Died at his residence near Tompkinsville, Ala., on April 14, 1898, Mr. Wm. H. Simmons. Born in North Alabama, on the 6 day of December, 1827. He married Mrs. Martha Daily, who survives him. A brother and sister live in Rusk, Texas. He joined the Masonic fraternity in 1852.


June 16, 1898

Mrs. Susan Phillips died May 2,  9 p.m., and was buried in the cemetery at old Concord.  94 years, 5 months and 3 days old. Born in Duplin County, N. C., the 29 of November, 1803.

Moved with her husband and 5 children to Choctaw County in 1839. When her husband died they had 8 children.


To The Public ---- I am prepared to do all kinds of shoe work.         W. W. Wallace


July 14, 1898

Mr. H. J. Bruister has been appointed by the Governor, Commissioner of the first district of this county, made vacant by the death of Mr. P. T. Dicks.


Mrs. Padget, who lives nine miles south of Butler on the "Ridge Road," to Bladon Springs, will be one hundred years old next Sunday, the 24th.



Choctaw County News

July 24, 1879

Married on the 16th, at the residence of Mr. J. W. Hurst, by the Rev. F. A. Freeman,  Mr. A. Rudder and Miss Lucinda C. Goree.


August 7, 1879

Good beef is sold in town almost every week at the very reasonable rate of 3 cents per pound for fore quarters and 4 cents for hind quarters.

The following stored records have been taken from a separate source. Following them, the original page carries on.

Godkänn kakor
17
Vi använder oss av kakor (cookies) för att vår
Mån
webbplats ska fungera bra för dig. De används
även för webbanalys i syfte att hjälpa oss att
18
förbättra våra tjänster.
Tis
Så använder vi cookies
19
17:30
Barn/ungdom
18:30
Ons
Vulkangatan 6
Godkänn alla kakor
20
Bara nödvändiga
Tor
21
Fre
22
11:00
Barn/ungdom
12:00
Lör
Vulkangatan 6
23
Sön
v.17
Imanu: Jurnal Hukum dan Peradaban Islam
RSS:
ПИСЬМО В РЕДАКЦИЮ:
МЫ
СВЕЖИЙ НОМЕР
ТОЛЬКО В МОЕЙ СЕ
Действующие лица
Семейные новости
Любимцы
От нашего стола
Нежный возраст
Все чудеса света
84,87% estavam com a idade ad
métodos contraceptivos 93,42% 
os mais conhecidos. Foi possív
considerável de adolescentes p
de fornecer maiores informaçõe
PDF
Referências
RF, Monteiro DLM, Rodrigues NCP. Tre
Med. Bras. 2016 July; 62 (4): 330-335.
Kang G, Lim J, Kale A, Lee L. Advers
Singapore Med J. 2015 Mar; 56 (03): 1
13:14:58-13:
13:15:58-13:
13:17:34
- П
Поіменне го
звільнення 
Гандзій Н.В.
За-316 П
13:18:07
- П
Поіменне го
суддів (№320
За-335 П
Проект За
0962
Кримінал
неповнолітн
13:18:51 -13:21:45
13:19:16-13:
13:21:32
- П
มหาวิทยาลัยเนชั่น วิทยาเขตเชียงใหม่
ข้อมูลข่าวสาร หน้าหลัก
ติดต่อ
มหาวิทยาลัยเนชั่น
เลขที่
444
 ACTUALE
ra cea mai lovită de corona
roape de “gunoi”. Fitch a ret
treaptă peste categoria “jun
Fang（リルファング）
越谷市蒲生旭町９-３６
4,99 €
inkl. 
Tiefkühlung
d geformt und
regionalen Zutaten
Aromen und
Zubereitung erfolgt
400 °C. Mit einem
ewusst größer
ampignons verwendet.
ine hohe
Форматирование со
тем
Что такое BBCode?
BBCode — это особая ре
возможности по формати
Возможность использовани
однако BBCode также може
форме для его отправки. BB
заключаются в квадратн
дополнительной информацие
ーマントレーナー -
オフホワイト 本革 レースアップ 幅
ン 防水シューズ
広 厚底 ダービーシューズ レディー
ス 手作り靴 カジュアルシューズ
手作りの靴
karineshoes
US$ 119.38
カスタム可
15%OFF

Last week after we had finished "setting up" the so called Treasurer's report, it was carefully laid away in a dest drawer, to be delivered to Judge Warren who wanted to file it in the Probate Office. When he called for it on Thursday morning, it had disappeared and for some time could not be found "high nor low.' Finally, however, it was discovered behind a drawer, where it had been carried by the mice. We could not help but exclaim, "confound the mice, they are worse than the Commissioners."


August 14, 1879

A little child of Mr. Allen Manely died last Monday.


Mr. Jesse Taylor is building a water grist mill near Desotoville.

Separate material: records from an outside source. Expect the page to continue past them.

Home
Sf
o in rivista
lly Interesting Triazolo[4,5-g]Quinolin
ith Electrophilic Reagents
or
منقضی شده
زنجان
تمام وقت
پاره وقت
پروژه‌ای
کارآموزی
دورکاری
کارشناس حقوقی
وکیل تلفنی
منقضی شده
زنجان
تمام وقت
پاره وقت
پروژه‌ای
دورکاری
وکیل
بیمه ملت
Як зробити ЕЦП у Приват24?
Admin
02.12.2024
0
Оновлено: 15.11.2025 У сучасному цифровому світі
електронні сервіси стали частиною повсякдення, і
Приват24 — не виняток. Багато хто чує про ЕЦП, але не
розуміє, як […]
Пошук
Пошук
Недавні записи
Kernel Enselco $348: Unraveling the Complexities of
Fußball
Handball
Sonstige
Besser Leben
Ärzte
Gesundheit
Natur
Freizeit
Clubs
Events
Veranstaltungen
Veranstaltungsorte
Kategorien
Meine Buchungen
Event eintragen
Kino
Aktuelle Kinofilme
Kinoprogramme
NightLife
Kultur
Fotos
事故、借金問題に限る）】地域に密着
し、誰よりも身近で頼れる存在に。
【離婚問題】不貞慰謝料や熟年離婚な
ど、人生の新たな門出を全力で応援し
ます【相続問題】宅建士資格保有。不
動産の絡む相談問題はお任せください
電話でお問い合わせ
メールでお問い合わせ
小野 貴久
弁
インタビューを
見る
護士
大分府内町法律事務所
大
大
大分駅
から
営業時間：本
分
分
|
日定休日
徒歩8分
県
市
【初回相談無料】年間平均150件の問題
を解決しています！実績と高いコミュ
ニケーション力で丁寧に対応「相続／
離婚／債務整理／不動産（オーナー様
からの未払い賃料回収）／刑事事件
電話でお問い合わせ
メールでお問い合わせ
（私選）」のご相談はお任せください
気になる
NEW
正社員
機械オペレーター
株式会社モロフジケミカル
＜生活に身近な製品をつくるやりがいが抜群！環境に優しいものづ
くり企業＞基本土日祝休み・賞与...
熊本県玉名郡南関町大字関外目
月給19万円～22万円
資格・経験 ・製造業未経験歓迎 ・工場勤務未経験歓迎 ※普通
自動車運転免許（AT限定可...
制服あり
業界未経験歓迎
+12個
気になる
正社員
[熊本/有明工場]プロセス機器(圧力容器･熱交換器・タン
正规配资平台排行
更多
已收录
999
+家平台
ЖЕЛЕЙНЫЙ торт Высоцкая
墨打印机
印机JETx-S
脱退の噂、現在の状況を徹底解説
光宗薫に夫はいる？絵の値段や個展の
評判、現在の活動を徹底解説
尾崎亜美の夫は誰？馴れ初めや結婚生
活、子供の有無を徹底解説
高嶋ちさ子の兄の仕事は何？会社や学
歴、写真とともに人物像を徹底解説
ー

Mr. Belton Rudder brought a large wagon load of watermelons to town for sale last Monday.


October 1, 1879

J. D. Cook will return to Howard College.


William Tuttle, white, had his trial for failing to work on the public road, last Saturday, and was fined $2 and cost. The cost amounts to a bale of cotton.

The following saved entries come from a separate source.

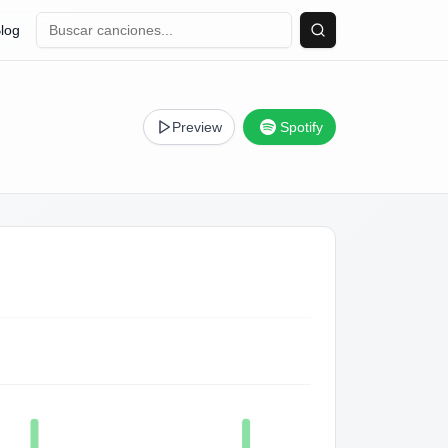
log
Buscar
Preview
Spotify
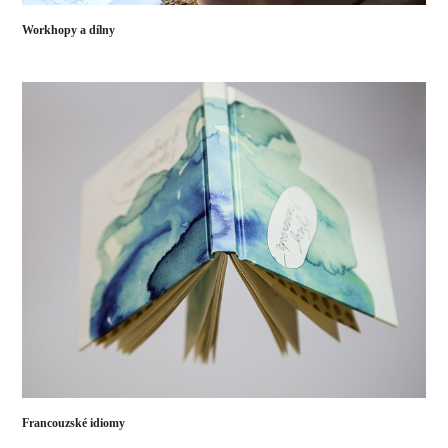
Workhopy a dílny
Francouzské idiomy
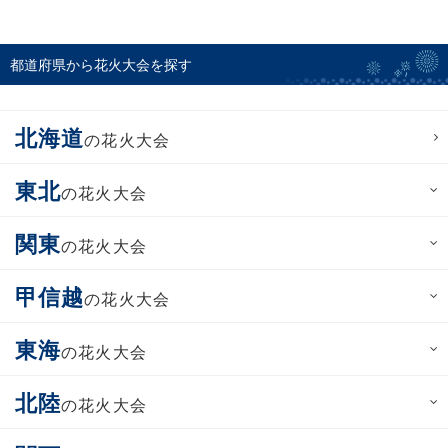
都道府県から花火大会を探す
北海道
の花火大会
東北
の花火大会
関東
の花火大会
甲信越
の花火大会
東海
の花火大会
北陸
の花火大会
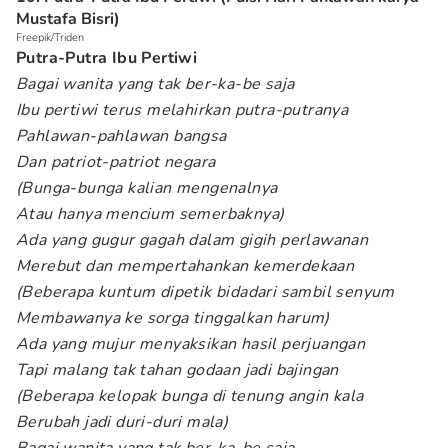
Mustafa Bisri)
Freepik/Triden
Putra-Putra Ibu Pertiwi
Bagai wanita yang tak ber-ka-be saja
Ibu pertiwi terus melahirkan putra-putranya
Pahlawan-pahlawan bangsa
Dan patriot-patriot negara
(Bunga-bunga kalian mengenalnya
Atau hanya mencium semerbaknya)
Ada yang gugur gagah dalam gigih perlawanan
Merebut dan mempertahankan kemerdekaan
(Beberapa kuntum dipetik bidadari sambil senyum
Membawanya ke sorga tinggalkan harum)
Ada yang mujur menyaksikan hasil perjuangan
Tapi malang tak tahan godaan jadi bajingan
(Beberapa kelopak bunga di tenung angin kala
Berubah jadi duri-duri mala)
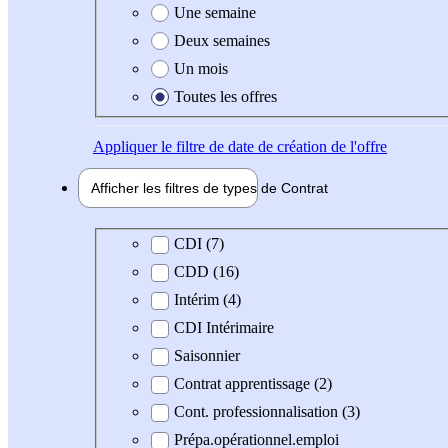
Une semaine
Deux semaines
Un mois
Toutes les offres
Appliquer
le filtre de date de création de l'offre
Afficher les filtres de types de
Contrat
Type de contrat
CDI (7)
CDD (16)
Intérim (4)
CDI Intérimaire
Saisonnier
Contrat apprentissage (2)
Cont. professionnalisation (3)
Prépa.opérationnel.emploi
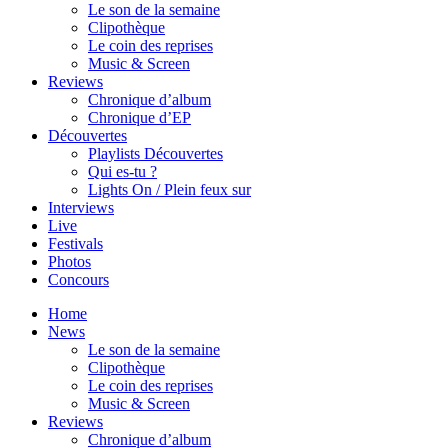
Le son de la semaine
Clipothèque
Le coin des reprises
Music & Screen
Reviews
Chronique d’album
Chronique d’EP
Découvertes
Playlists Découvertes
Qui es-tu ?
Lights On / Plein feux sur
Interviews
Live
Festivals
Photos
Concours
Home
News
Le son de la semaine
Clipothèque
Le coin des reprises
Music & Screen
Reviews
Chronique d’album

Pay your taxes so you want lose your place.


Mr. F. A. Powe has accepted a situation as clerk in the store of Mr. Mills.


November 5, 1879

There has been less drunkenness in town this court than for several terms past.


Unclaimed letters at the post office -  Silas Allen - colored,  G. B. Chaney,  David Bozone,   W. H. Johnson,  Sol Kelly,  Mrs. Mary E. Land,  Miss Mattie Oslin,  Miss Clara Oslin,  J. B. Sanders,  Miss Mary L. Sikes,  Miss B. Watkins,  Warner Bailey.


November 19, 1879

Mr. Jesse Norwood, formerly of this county, died in Forncy, Texas, on the 31st.


November 26, 1879

Married on the 19, at the residence of the bride's father, by the Rev. T. B. Woodward, Mr. Walter Ezell and Miss C. E. Lee.


December 17, 1879

Our little village can boast of five dry goods, one confectionery, one drug store, two hotels, one masonic lodge, one Church, two barrooms, one academy, a mill site and a live newspaper.


December 31, 1879

Mrs. D. J. Wright died near Forkland, Green County, a short time ago.


There have been fewer white persons in town during the holidays than we have ever known before. The colored people had all the fun without interference from "de white thrash."


Married on the 28th, by Eld. J. K. Ryan, at the bride's residence, G. L. Scarborough and Mary E. Adams.


On last Friday, in Mr. Walton's store, at Desotoville,  Ed. Ezell and Richard Spencer, both white, had a difficulty in which the former received two severe wounds with a knife.


Mr. Wild will preach in Butler Sunday and Mt. Sterling Sunday night.